店を予約した数日後、僕はいつもより少しだけ仕事を早く切り上げた。彼と呑む店は決まっていて、これまた大学時代の友人が営む小料理屋だ。なので、僕はその友人に予約を申し込んでいた。都心の喧騒から少し逃れたところにその店はある。僕が暖簾をくぐって店に入ると、健人はすでにカウンターに腰掛けて煙草を片手に呑み始めていた。
「お、いっちゃんいらっしゃい。遅かったじゃんか、もう健ちゃん来てるよ」
最近は耳慣れないあだ名で僕を呼ぶのは、この店の店主の内海美恵だ。僕の名前は一哉だが、漢数字の一でみんなが呼びやすいとのことで『いっちゃん』というあだ名がついた。彼女は大学を中退して料理の道へと進んだ。いつぞやその理由を聞いたとき、このように言っていた。
「何となく進学の道を選んで大学に来てみたものの、どうしても自分がその先どうやって生きていくのかが見えなかったから」
彼女は確固とした決意の元、自分の進むべき道を選んだのだ。
「あれ、結構急いで来たつもりなんだけどな」
「過程じゃなくて結果だろ」
健人はタバコを揉み消して、悪戯っぽく笑いながら僕に声を掛けた。僕はそれに呼応するように含み笑いを浮かべ、彼の隣に腰掛けて荷物を置いた。
「えーちゃん、生ビール二つで」
「はいよー。ていうか、未だにえーちゃんなんて呼ぶのあんた達くらいよ」
あんた達というのは、僕と健人の他に二人いる友人の渡辺友也(ともや)と鈴山結城(ゆうき)を含めた四人のことだ。

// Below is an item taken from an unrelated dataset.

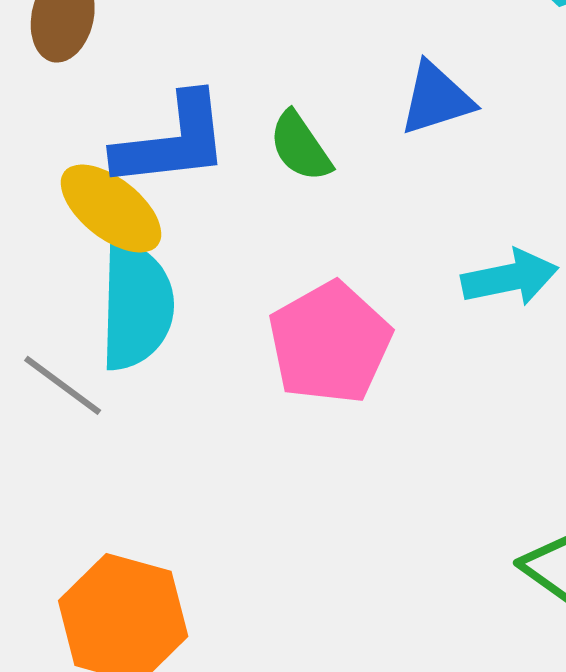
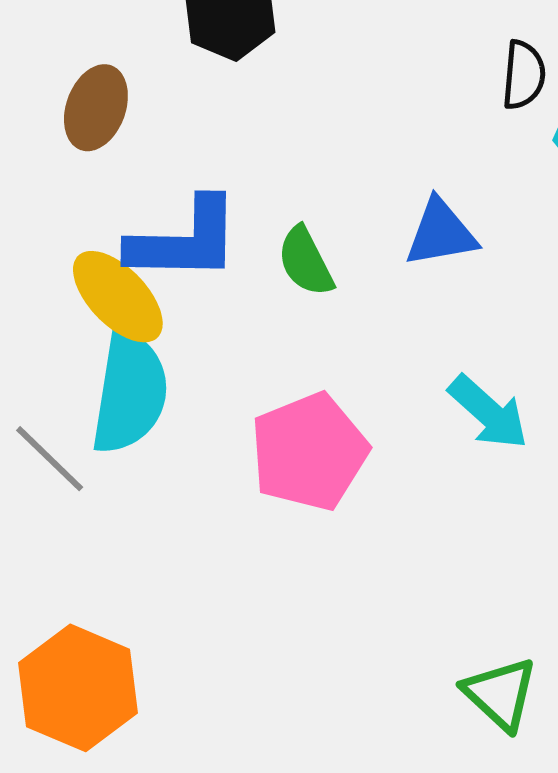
cyan arrow: (510, 278) -> (488, 412), turned 46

「はい、生ビール二つ。くれぐれも呑みすぎて帰れなくならないように」
「うす」
「じゃあ、久し振りということで」
他愛のないやり取りを挟んで、僕と健人はビールを呑み交わした。始めは最近どうなのとか、お互いの奥方は元気かとか、何てことのない近況報告の授受を重ねていた。僕は、今日の本題をどのタイミングで切り出すか測りかねていた。健人の話に相槌を打ちながら、特に面白みのない自分の近況を打ち明けるという、腹の探り合いみたいな時間がしばらく続いていた。
「それはそうと、今日は何か話したいことがあったんじゃないのか?」
健人に唐突に切り込んできた。僕は不意を突かれて固まってしまった。
「まだ、踏ん切りがつかないんだろ?」
それとなく聞くつもりだった僕の企みは、あっさりと看破されてしまった。僕は観念して彼の問いに回答した。
「やっぱりわかる?」
「わかるよ、そんな顔してりゃあ」
僕は、おそらく自分の顔にまとわりついているであろう霞を払いのけようと、右手で自分の顔を覆った。

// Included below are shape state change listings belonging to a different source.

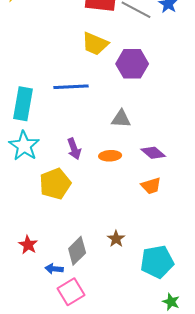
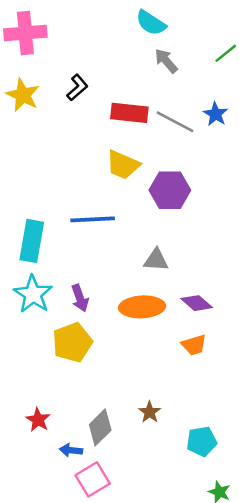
purple arrow: (74, 149) -> (80, 298), moved
orange ellipse: (110, 156) -> (142, 307), size x1.6
cyan pentagon: (157, 262) -> (202, 441), size x0.7

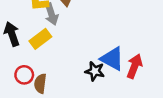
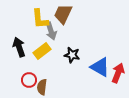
black star: (95, 71) -> (72, 55), moved

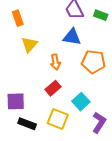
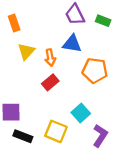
orange arrow: (55, 62) -> (50, 58), moved
red rectangle: (53, 88) -> (50, 82), moved

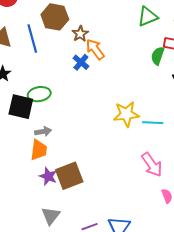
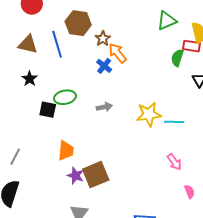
black square: (21, 107) -> (48, 110), size x0.7
gray arrow: (43, 131) -> (104, 107), moved
pink arrow: (152, 165) -> (174, 162), size x0.7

「自分自身納得しないまま先に進んだら、後悔はついて回るぞ」
「それは分かってるんだけどね」
「分かってないよ」
「そうかなあ」
健人は引き下がってくれなかった。
「だから現在こうなっているんだろ?」
僕は霞を振り払うことができなかった。彼はそれ以上続けなかった。いつも彼は僕の心の隙間を見抜く。彼とのこんなやり取りは、これが初めてではなかった。初めて言われたのは、僕がCGデザイナーの道を諦めたときだ。
「またあのときの繰り返しか」
「再来したって感じだな」
健人も僕と同じシーンを想起していた。
「ま、巡り巡って廻ってくるんだよ、そういうもんは」
大学時代、彼は小説家、僕はCGデザイナーを目指して活動していた。何故それを目指したかなどという初期衝動の理由など答えようもないが、単純に格好良いと思ったからだろう。僕はただ、格好良く生きたかった。しかし、僕は世の中の大半の人と同じようにそのスタートラインに立てなかった。

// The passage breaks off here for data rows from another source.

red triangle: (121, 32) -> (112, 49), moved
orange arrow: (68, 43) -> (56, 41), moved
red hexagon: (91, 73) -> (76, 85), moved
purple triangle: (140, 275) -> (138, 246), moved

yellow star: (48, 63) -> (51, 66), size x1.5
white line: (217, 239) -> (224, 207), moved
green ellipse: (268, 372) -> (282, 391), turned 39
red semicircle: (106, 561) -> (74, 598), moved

「十年くらい前のことか。俺は、お前はそのまま進んでいくもんだと思ってたんだけどな」
「もう終わったことだよ。今更そこには戻れない」
僕は大学二年の夏、あるコンテストで入賞した。その後も独学で学びながら、作品作りに打ち込んでいた。しかし結局、ビギナーズラックで過剰な自信をつけてしまったことで、その後は鳴かず飛ばずだった。次第に、結果が出ない中でやり続けることへの不毛感が何となく億劫になってしまい、自分の中でやり切った感覚がないままその道を断念して就職した。夢の欠片はいつまで経っても欠片のままだった。その一方で彼は、昼夜を問わず執筆活動に没頭し、探求と試行錯誤を重ね、学生中にとある短編小説でデビューした。そのとき僕の心の片隅に、嫉みがなかったとは言い切れない。でも僕は彼を祝福した。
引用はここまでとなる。